Many centers are short-staffed and struggling to compete for doctors, mental health professionals, nurses and dentists. Leaders also told media that funding is an ever-present concern, with the months-long debate over the federal budget making it all but impossible for them to plan and hire for the long term.
Despite that, the centers are trying to improve their communities’ health and access to primary care in the face of inequities that start well before a patient steps into an exam room.
Community health centers have been around, in some form, for decades, and they are largely what remains to serve a community when urban and rural hospitals close or cut back.
Dr. Matthew Kusher, Plaza del Sol’s clinical director, said there are things that prescriptions can’t change, like stopping the spread of flu and COVID-19 when people live in apartments with one family per room and it’s impossible to quarantine.
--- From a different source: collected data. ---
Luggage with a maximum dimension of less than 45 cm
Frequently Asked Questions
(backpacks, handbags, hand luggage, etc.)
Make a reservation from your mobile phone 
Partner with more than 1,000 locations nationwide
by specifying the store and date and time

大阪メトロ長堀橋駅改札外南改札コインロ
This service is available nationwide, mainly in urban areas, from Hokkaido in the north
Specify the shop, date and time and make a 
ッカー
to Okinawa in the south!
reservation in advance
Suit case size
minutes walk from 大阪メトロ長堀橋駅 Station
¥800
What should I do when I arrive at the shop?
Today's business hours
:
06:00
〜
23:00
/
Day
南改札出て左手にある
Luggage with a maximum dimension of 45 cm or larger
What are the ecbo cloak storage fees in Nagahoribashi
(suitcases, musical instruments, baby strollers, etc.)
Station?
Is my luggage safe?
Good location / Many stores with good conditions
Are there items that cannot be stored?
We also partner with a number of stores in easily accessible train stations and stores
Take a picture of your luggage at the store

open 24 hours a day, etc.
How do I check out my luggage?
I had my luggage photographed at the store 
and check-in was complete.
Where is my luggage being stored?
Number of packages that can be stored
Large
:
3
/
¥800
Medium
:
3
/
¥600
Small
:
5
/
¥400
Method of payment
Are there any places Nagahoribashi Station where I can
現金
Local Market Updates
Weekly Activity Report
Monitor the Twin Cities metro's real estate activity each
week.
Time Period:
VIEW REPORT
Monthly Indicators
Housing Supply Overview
“What we provide here is only 20% of what goes toward somebody’s health,” Kusher said. “Their health is more driven by the other factors, more driven by the poverty, and the lack of access to food or clean water or healthy air.”
Nine in 10 health center patients live at or below 200% of the federal poverty line, according to the U.S. Health Resources and Services Administration. Beyond that:
— In 2022, nearly 1.4 million health center patients were homeless.
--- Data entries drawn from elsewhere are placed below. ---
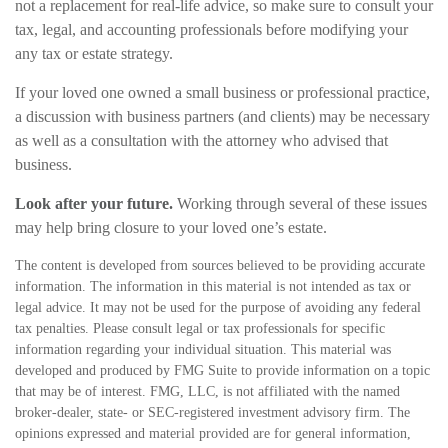
not a replacement for real-life advice, so make sure to consult your
tax, legal, and accounting professionals before modifying your
any tax or estate strategy.
If your loved one owned a small business or professional practice,
a discussion with business partners (and clients) may be necessary
as well as a consultation with the attorney who advised that
business.
Look after your future.
Working through several of these issues
may help bring closure to your loved one’s estate.
The content is developed from sources believed to be providing accurate
information. The information in this material is not intended as tax or
legal advice. It may not be used for the purpose of avoiding any federal
tax penalties. Please consult legal or tax professionals for specific
information regarding your individual situation. This material was
developed and produced by FMG Suite to provide information on a topic
that may be of interest. FMG, LLC, is not affiliated with the named
broker-dealer, state- or SEC-registered investment advisory firm. The
opinions expressed and material provided are for general information,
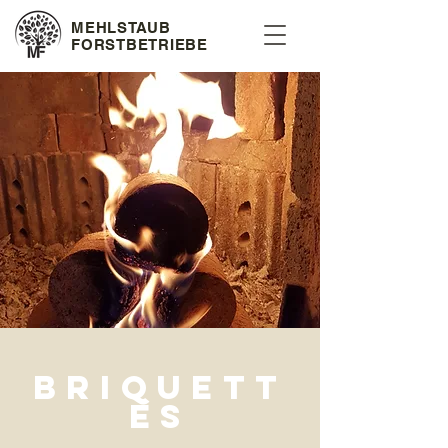
MEHLSTAUB
FORSTBETRIEBE
briquett
es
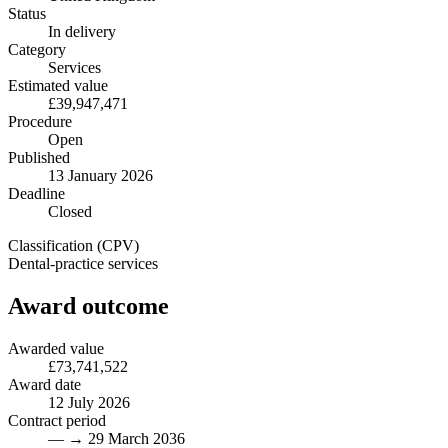
Status
In delivery
Category
Services
Estimated value
£39,947,471
Procedure
Open
Published
13 January 2026
Deadline
Closed
Classification (CPV)
Dental-practice services
Award outcome
Awarded value
£73,741,522
Award date
12 July 2026
Contract period
— → 29 March 2036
— One in five was uninsured.
— Half were on Medicaid.
— One in four was best served in a language other than English; about 63% were racial or ethnic minorities.
“We confront these disparities head-on in the communities that need it the most,” said Dr. Kyu Rhee, president of the National Association of Community Health Centers. “We have a workforce that works nonstop, diligently and is resilient and diverse — that represents the people they serve. And that trust is so essential.”
Plaza del Sol’s specialty case manager Yelisa Sierra said she frequently fields questions about people needing clothes, food or shelter. Lately, the clinic serves many newly arrived migrants. She wishes she had a better answer to the question she hears most: Where can they find work?
“It’s not only a medical need, it’s emotion,” said Sierra, sitting in a cramped office off the bustling waiting room. “They need to have a person that listens. Sometimes, it’s just that.”
Fifty years ago, Dr. Acklema Mohammad started as a medical assistant in Urban Health Plan’s first clinic, San Juan Health Center. She has cared for some families across three generations.